_What you have to do_.
Retype the listing below exactly, beginning at the line that contains "ein. Ausgangspunkt war die bundesw" and ending with its last line.

__________

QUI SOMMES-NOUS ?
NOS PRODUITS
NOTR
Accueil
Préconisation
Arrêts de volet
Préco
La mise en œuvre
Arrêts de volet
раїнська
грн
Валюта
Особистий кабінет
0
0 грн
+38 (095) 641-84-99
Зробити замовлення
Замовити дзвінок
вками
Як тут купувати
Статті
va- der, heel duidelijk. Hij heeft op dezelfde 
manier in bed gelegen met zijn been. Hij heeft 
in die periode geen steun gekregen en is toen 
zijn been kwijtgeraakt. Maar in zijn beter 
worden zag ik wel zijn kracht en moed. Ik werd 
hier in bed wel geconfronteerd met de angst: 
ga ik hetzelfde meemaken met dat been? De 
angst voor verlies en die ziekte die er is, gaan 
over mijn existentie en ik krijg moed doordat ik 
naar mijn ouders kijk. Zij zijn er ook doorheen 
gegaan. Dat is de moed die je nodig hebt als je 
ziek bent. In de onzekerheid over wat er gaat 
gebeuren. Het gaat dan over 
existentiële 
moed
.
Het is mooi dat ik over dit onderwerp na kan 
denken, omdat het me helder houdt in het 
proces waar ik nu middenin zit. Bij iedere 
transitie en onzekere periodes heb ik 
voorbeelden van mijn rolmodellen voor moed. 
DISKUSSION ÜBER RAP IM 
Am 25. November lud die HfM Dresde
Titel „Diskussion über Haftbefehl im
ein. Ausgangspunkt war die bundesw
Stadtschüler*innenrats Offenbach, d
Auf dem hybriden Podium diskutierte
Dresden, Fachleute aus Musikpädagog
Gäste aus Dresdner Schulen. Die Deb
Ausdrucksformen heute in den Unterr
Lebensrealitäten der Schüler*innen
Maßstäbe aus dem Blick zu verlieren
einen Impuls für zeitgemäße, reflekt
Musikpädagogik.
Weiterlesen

__________

_Answer to this problem_.
ein. Ausgangspunkt war die bundesw
Stadtschüler*innenrats Offenbach, d
Auf dem hybriden Podium diskutierte
Dresden, Fachleute aus Musikpädagog
Gäste aus Dresdner Schulen. Die Deb
Ausdrucksformen heute in den Unterr
Lebensrealitäten der Schüler*innen
Maßstäbe aus dem Blick zu verlieren
einen Impuls für zeitgemäße, reflekt
Musikpädagogik.
Weiterlesen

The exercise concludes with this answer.